Time Warp is an optimistic synchronization protocol in parallel simulation computations. At runtime, it detects out-of-sequence events and recovers by rolling back the calculation to properly account for the events. Time Warp has two major problems: excessive amounts of wasted, rolled back computation, and inefficient use of memory, leading to poor performance of virtual memory or cache systems. Das and Fujimoto present an adaptive memory management system that can cope with both of these problems. The solution monitors the execution of the Time Warp program and, based on the runtime data collected, automatically adjusts the amount of memory used to reduce the Time Warp overhead. It requires only a modest amount of memory beyond that required for sequential execution.

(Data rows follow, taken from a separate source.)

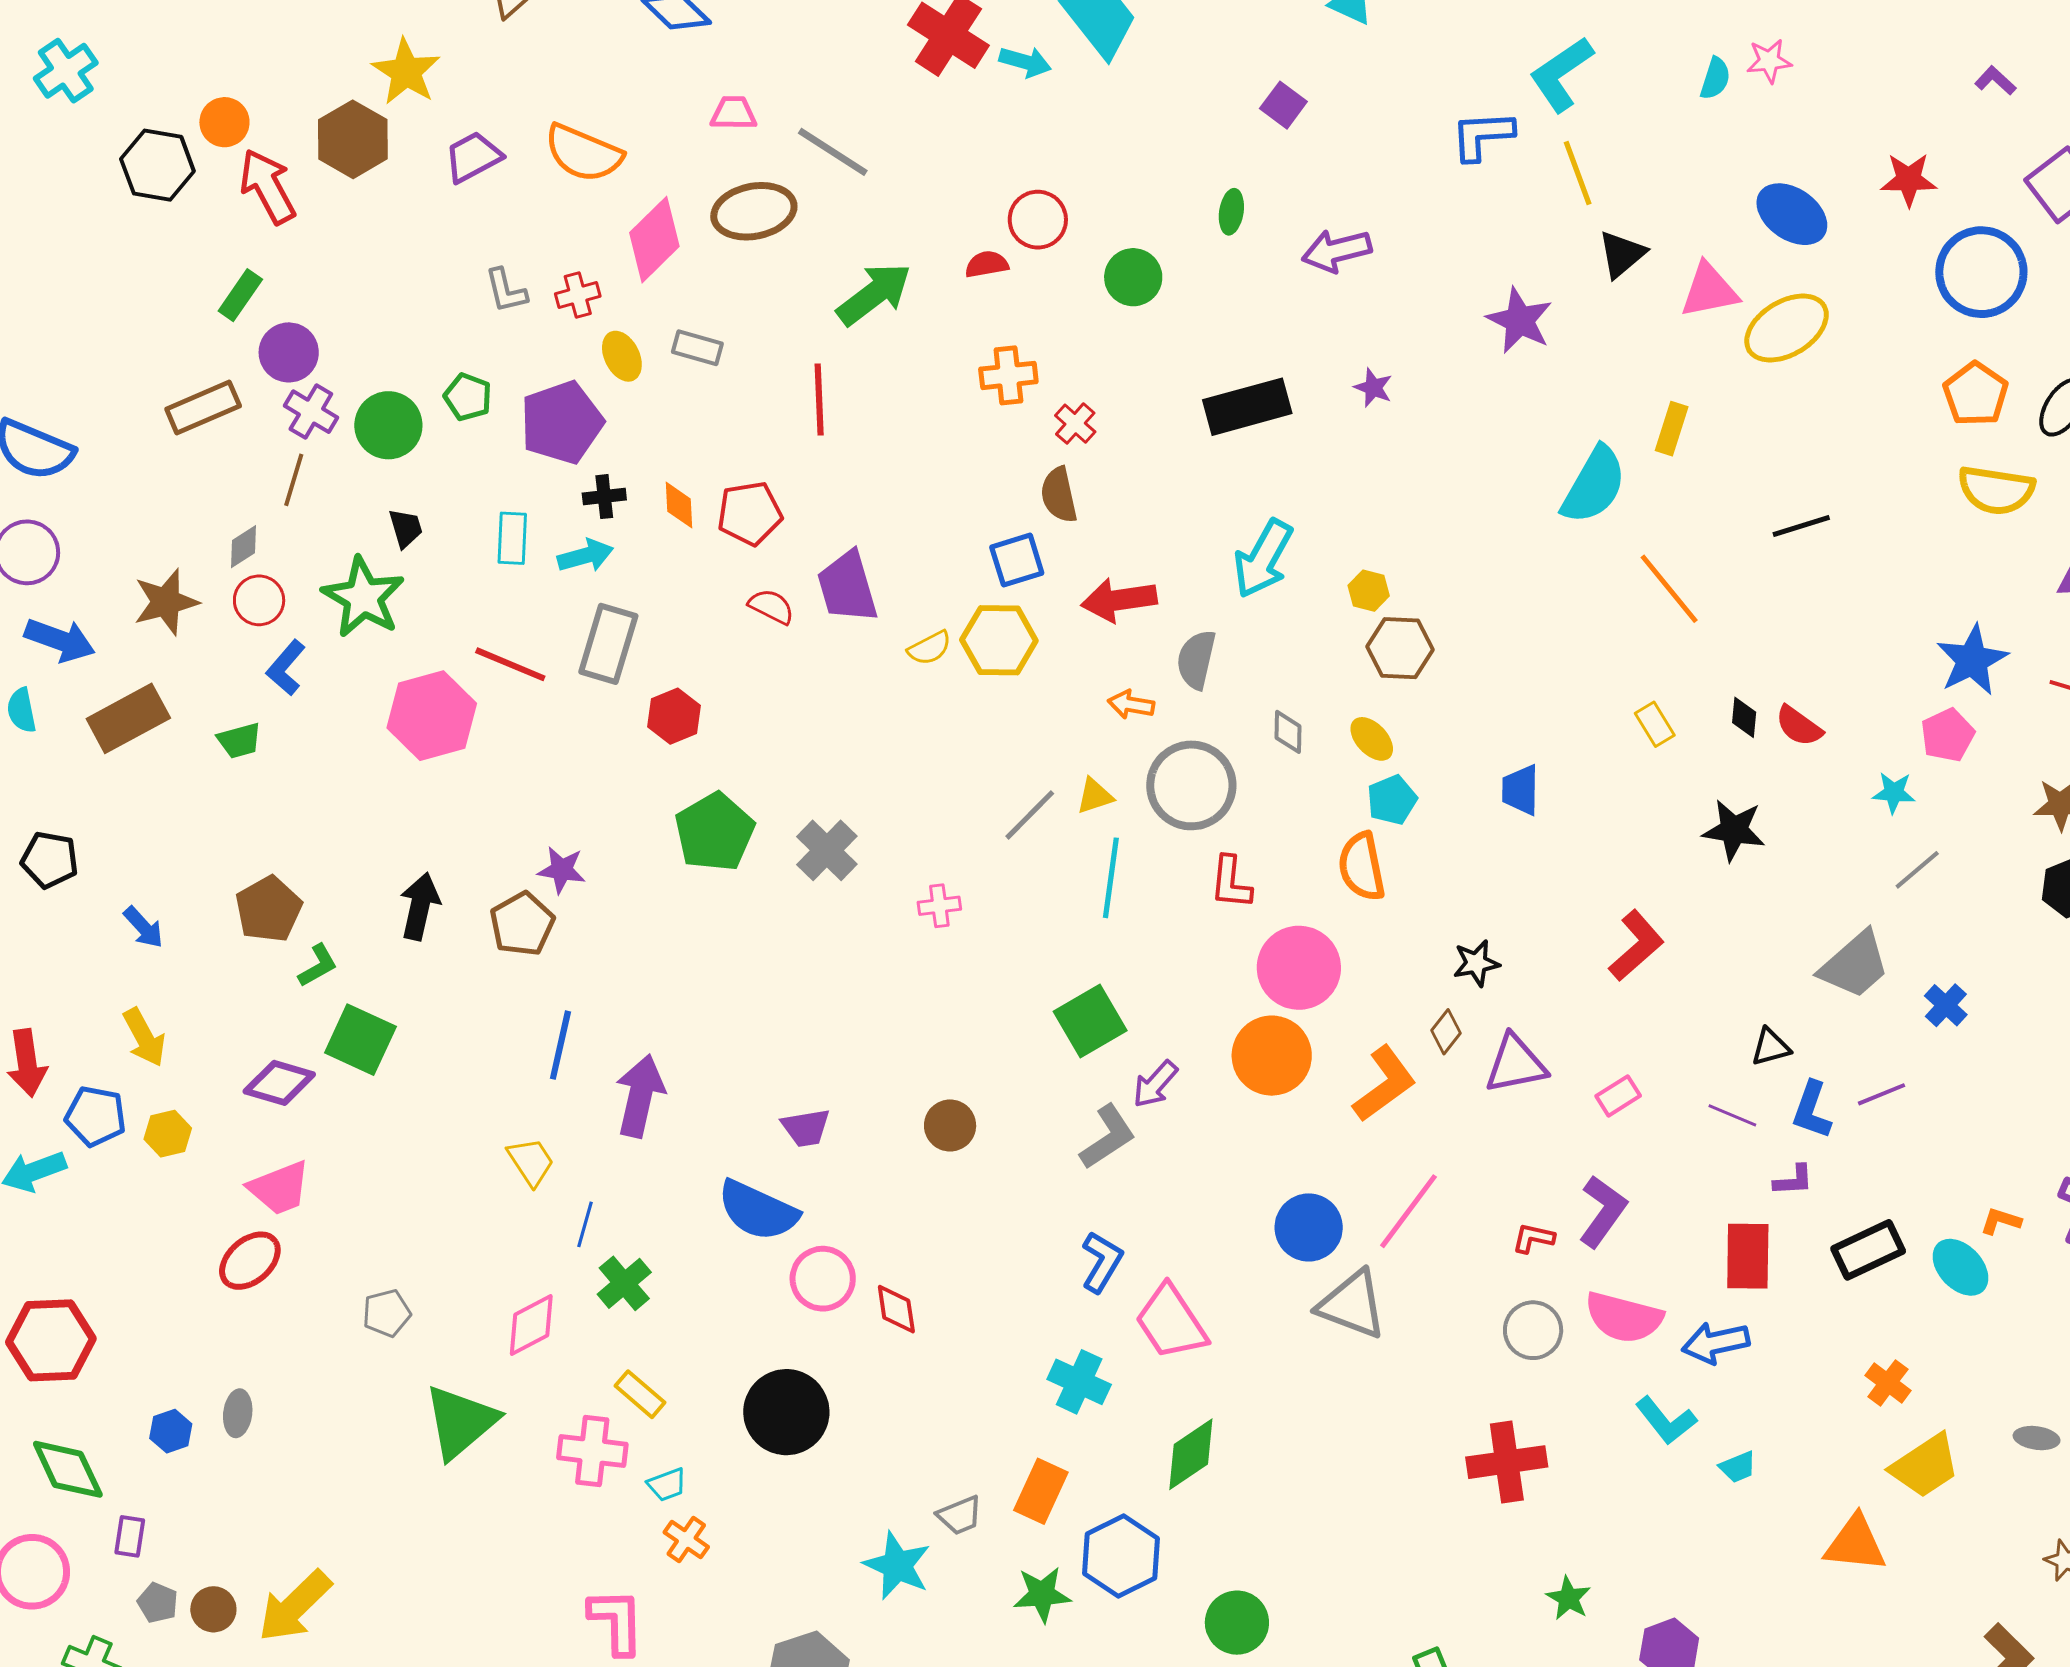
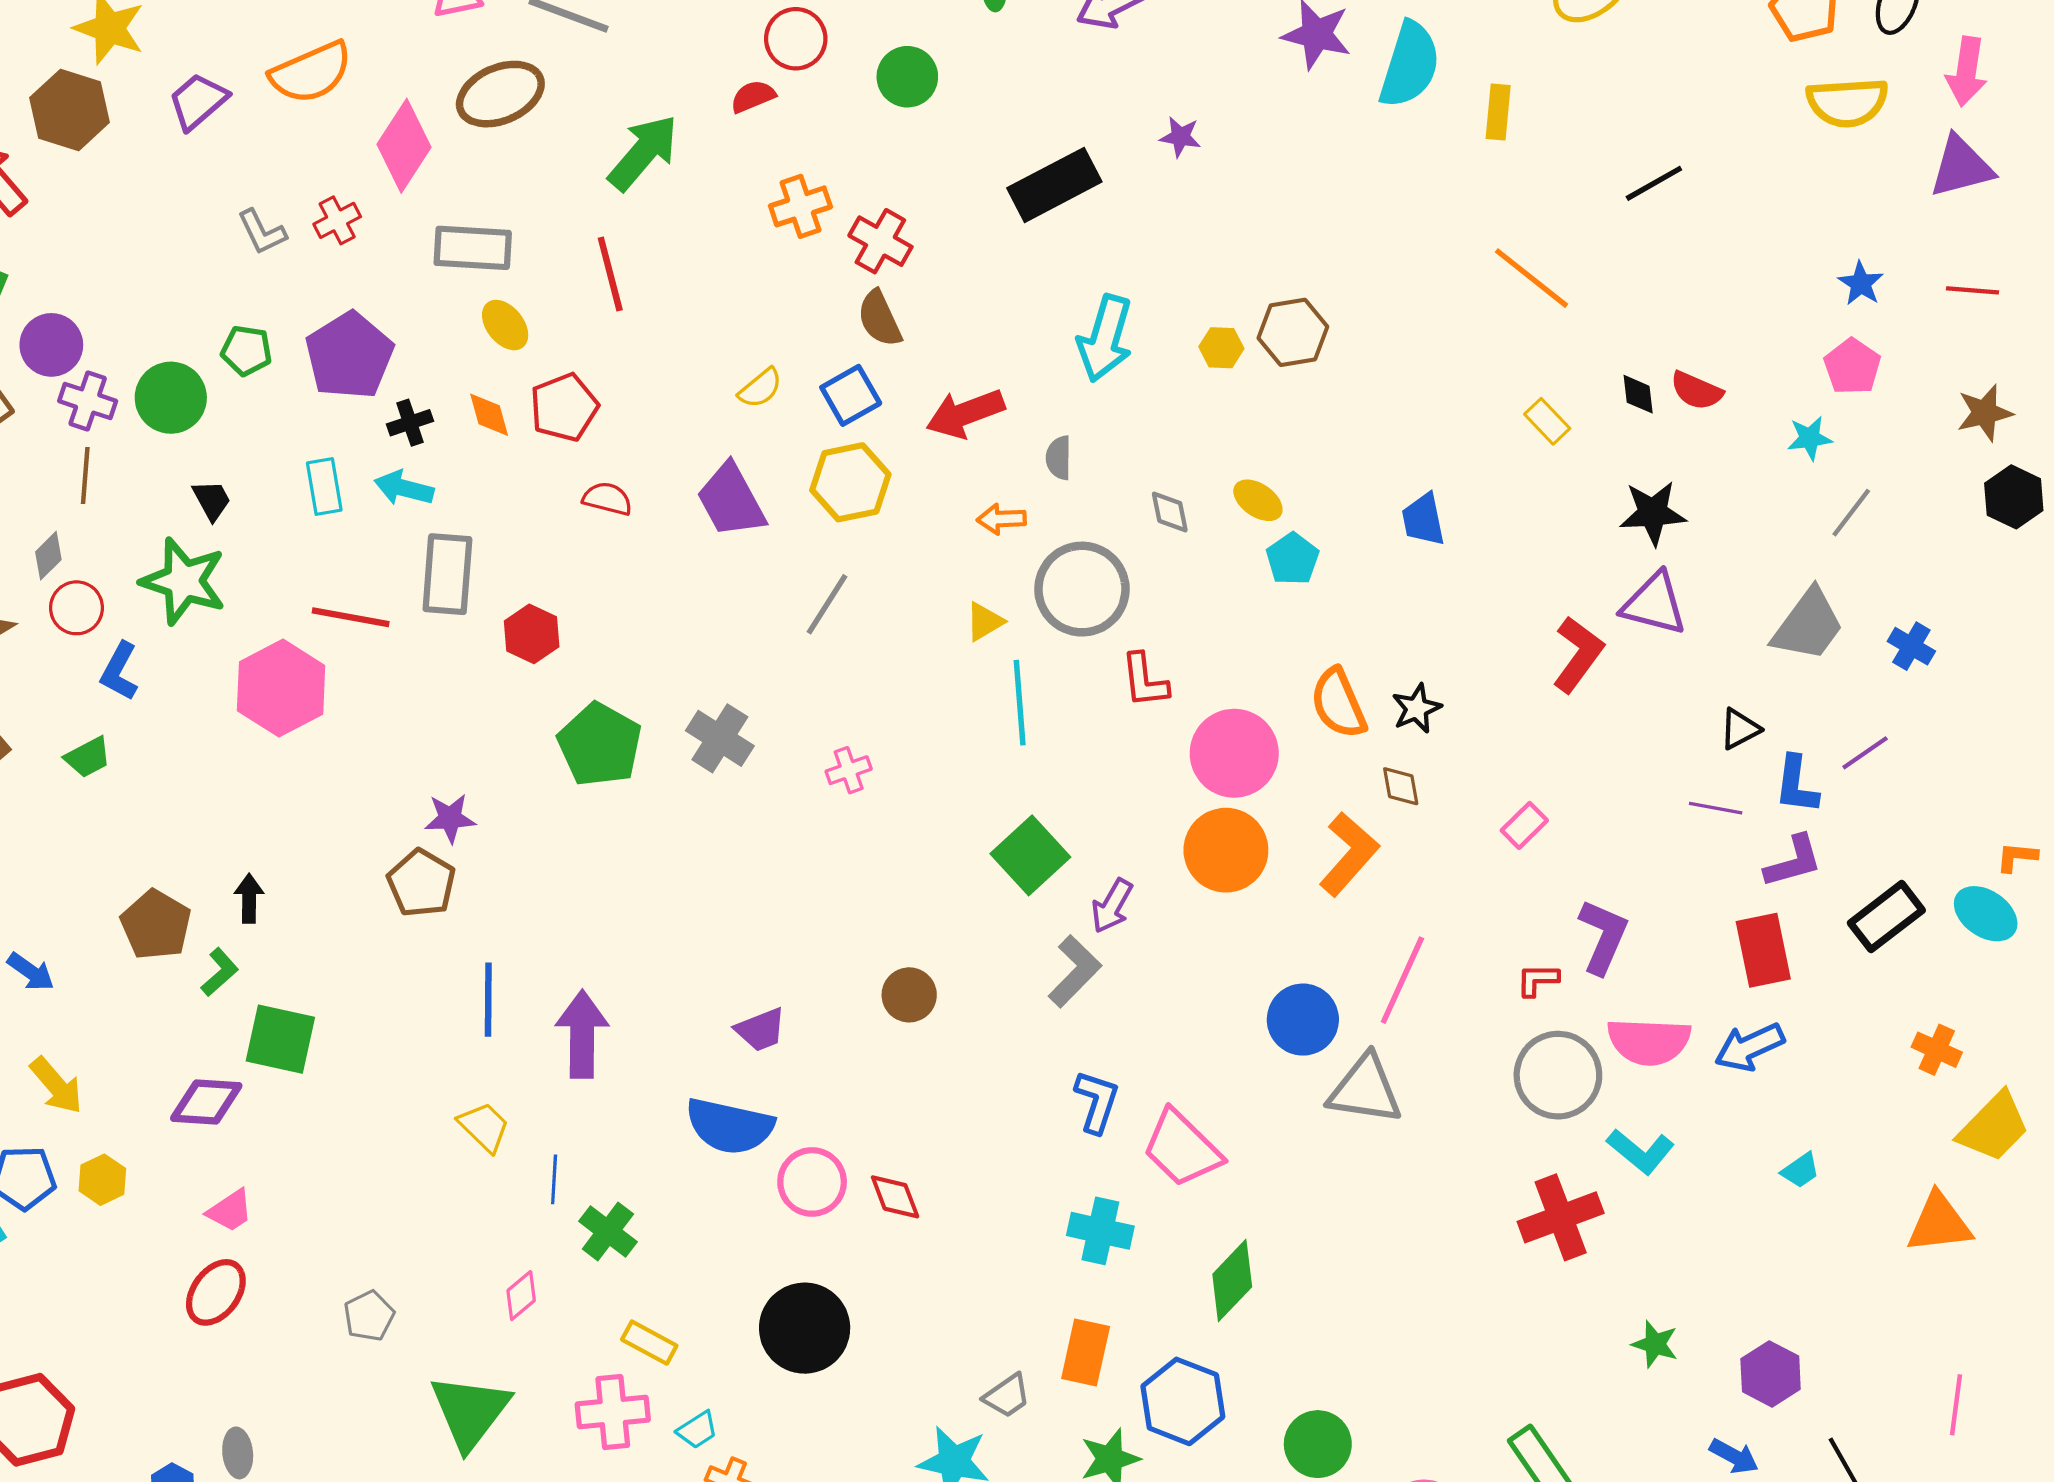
orange semicircle: (583, 153) -> (311, 72), turned -34
gray rectangle: (697, 348) -> (473, 248), size x1.5
yellow ellipse: (622, 356) -> (505, 325), moved
red cross: (1075, 424) -> (880, 241), size x1.4
cyan semicircle: (1594, 485) -> (1410, 65), moved
cyan arrow: (585, 556) -> (404, 488), turned -138
purple trapezoid: (847, 587) -> (731, 500), moved
yellow semicircle: (930, 648) -> (760, 388), moved
brown hexagon: (1400, 648) -> (1293, 332), moved
gray semicircle: (1196, 660) -> (1059, 458), size x0.7
blue star: (1972, 660) -> (1861, 284), size x0.6
gray line: (1030, 815) -> (827, 604), moved
orange semicircle: (1362, 867) -> (1338, 703), moved
black arrow: (420, 906) -> (249, 898), moved, size x0.7
brown diamond: (1446, 1032) -> (1401, 786), turned -36
purple triangle: (1516, 1064) -> (1654, 604), moved, turned 38
pink rectangle: (1618, 1096) -> (1524, 825), moved
purple L-shape: (1793, 1180) -> (1793, 861), size x1.4
pink trapezoid: (279, 1188) -> (230, 1211), size x0.7
pink diamond: (531, 1325) -> (521, 1296), size x0.7
gray circle: (1533, 1330) -> (1558, 1075), size x1.4
cyan L-shape: (1666, 1421) -> (1641, 1151), moved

The authors thoroughly review the Time Warp method, the nature of the problems discovered, and previous proposals to deal with them. They remark that the two problems mentioned above were considered independently in the past. Their contribution is a method by which both problems can be solved using a single approach based on the Cancelback protocol. The Cancelback protocol is presented in terms of quantitative measures of the usage of the memory buffers and estimated times of moving and processing data among them. These measures comprise the data gathered in the Time Warp program, and they enable the system to operate flexibly with widely varying workloads in a fully adaptive manner.
Two test problems are used to demonstrate and illustrate the adaptive memory management method--a symmetric homogeneous workload (PHOLD) and an open asymmetric flow network based on electric power grids. A third application, a personal communication service network, is also discussed as a benchmark case. All of the computational experiments are presented in detail.